Dear Admins,
Selamat pagi, semoga menempuh akhir pekan yang membahagiakan!
Gini Min’s, sa mo ngeluh. Ngeluh yang tulus, bukan jenis modus.
Mimin sekalian pasti su tahu, su baca atau mendengar. Mungkin juga su mengalami sendiri.
Belakangan ini, sesudah kemegahan 8 Oktober, Kompasiana belum lagi pulih. Kadang bisa komen, tra bisa vote. Kadang sebaliknya. Terus yang sekarang bikin sa sesak nafas, berulang kali log in, berulang kali diabaikan. Sa pernah habiskan waktu sekitar 4 jam hanya sekedar bisa log in demi posting puisi Sarung. Tadi malam, sekitar 2 jam bersabar bisa log in demi Vonny Cornellya bisa tampil di Kompasiana.

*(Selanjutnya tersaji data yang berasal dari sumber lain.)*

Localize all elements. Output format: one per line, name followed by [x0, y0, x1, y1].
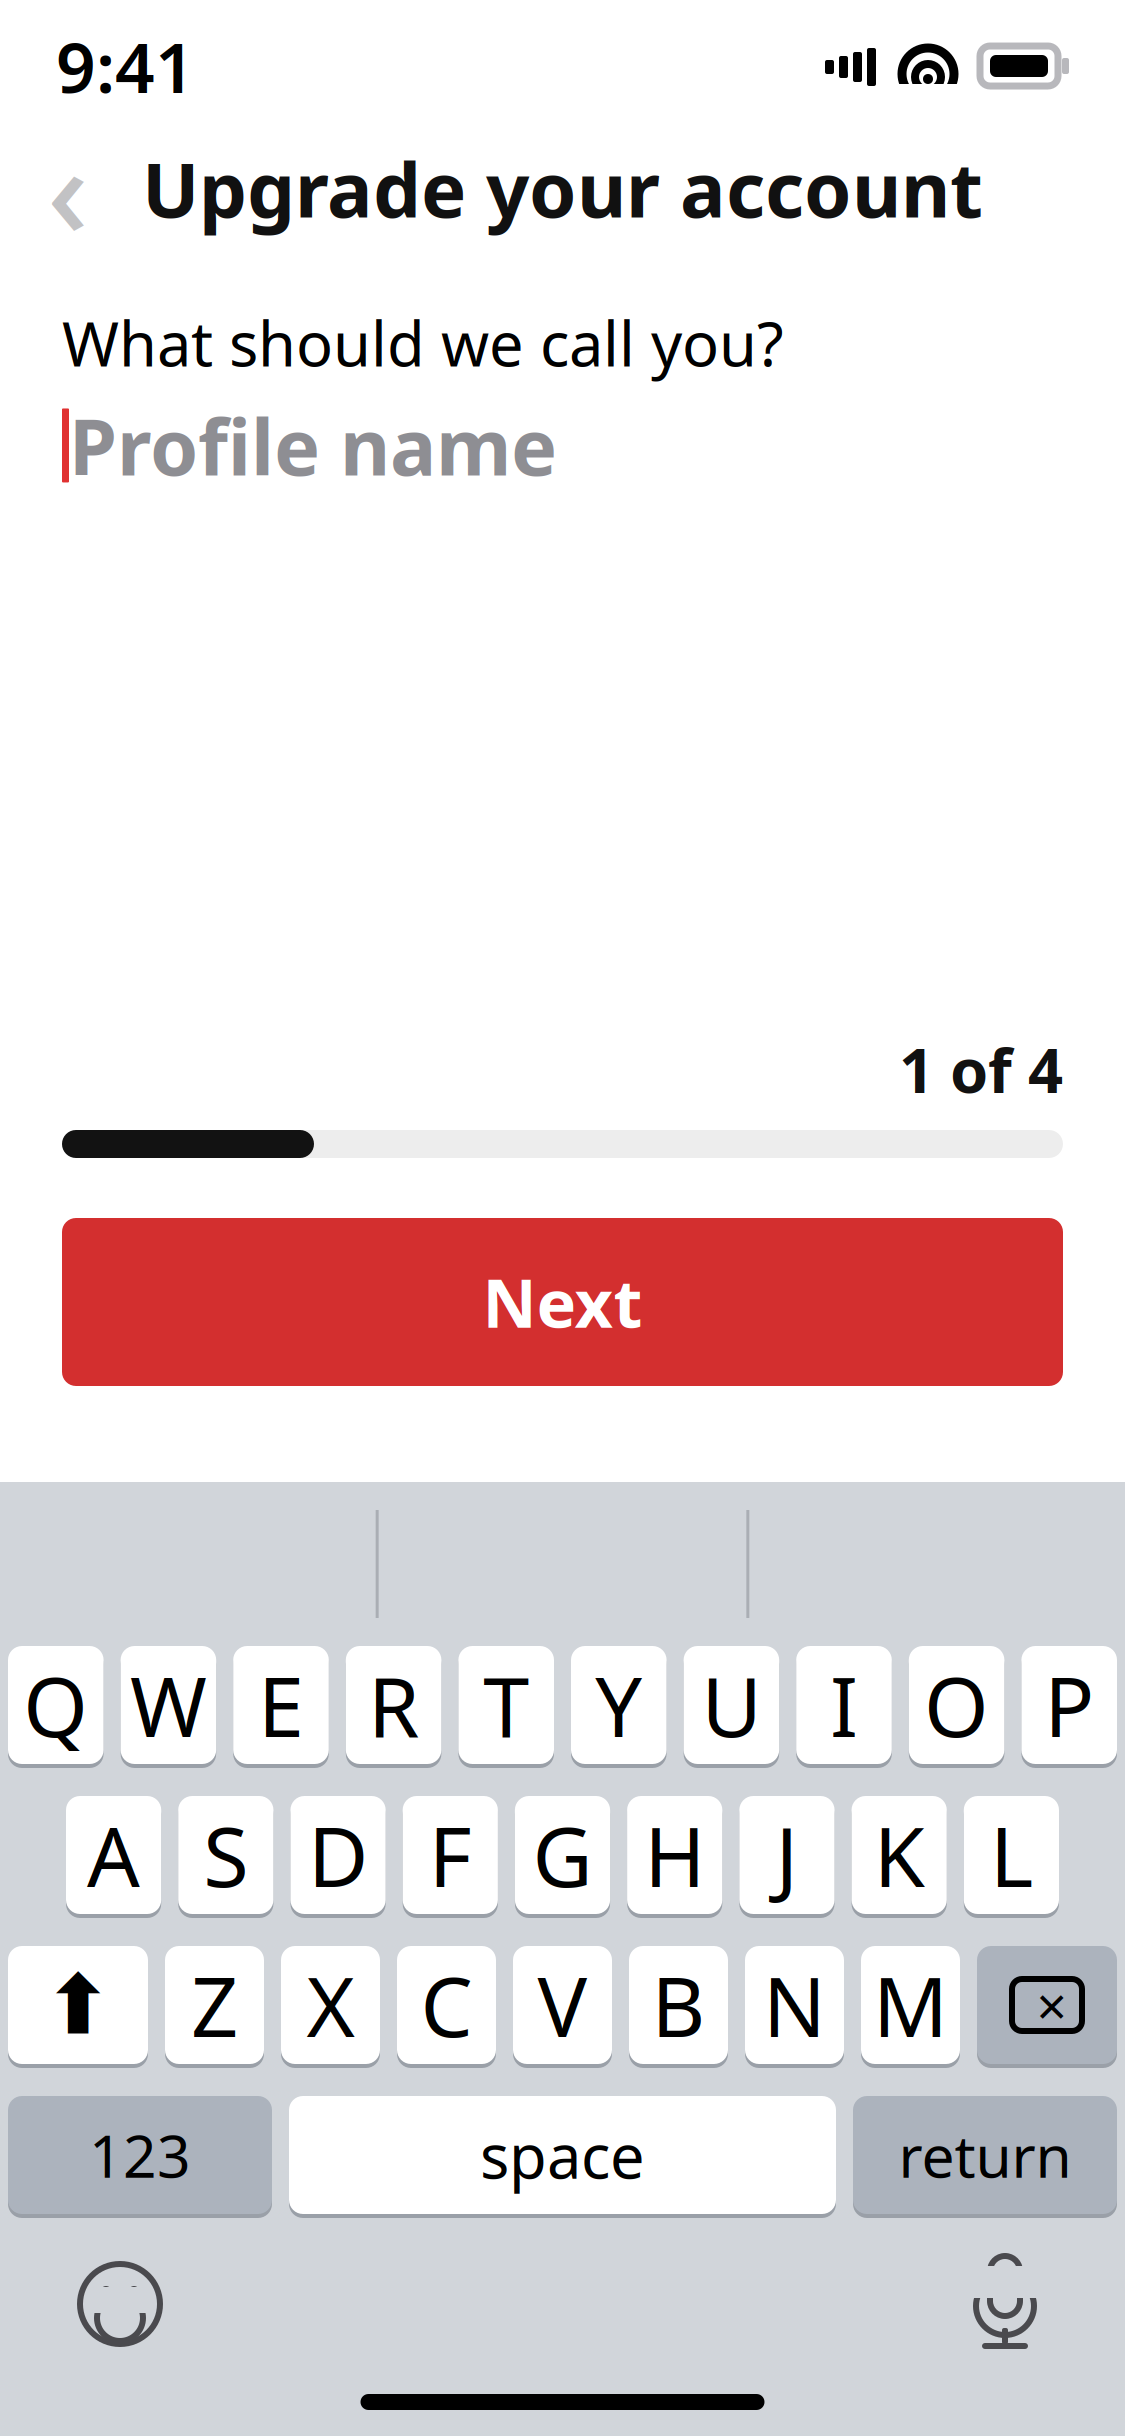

Ini bukan pengalaman sa seorang. Pakde Bamset juga alami, Mba Mike sama kesalnya tra bisa log in. Belum lagi yang mo masuk di kanal Fiksi. Silahkan simak keluah kesah ini di facebook deh kalo kam tra percaya.
Sa juga sudah tempuh prosedur bersihkan riwayat googling dan lain-lainnya itu. Ulang-ulang kali pula, masih sama saja: gagal log in. Adoh, Min’s, hati sakit sampeee, macam ungkap cinta yang berkarat dalam dasar hati baru bertahun lamanya langsung ditolak dengan kata-kata, Ih, ko tra bercermin ka?!
Mama eeeee.
Sebenarnya bisa saja pindah blog. Sekarang sudah ramai dengan yang sejenis Kompasiana.
Yang agak serius bisa ke Qureta atau GeoTimes-nya Farid Gaban. Atau ke Inspirasi, ke blog yang dibuat Tempo juga. Atau sekalian ke Mojok yang cerdas mempromosikan genre menulis humor bersenyawa kritik khas warga biasa. Mereka memiliki gaya yang beda-beda dan menggoda.
Tapi Kompasiana bukan museum yang menampung  jejak riwayat lantas ditinggal sepi tak bersaksi. Ada ikat emosional yang merawat interaksi digital. Semacam persaudaraan yang terbentuk dan bertahan dalam dialog tulisan juga komentar-komentar. Persaudaraan yang sering saling support tulisan lewat vote dan komen.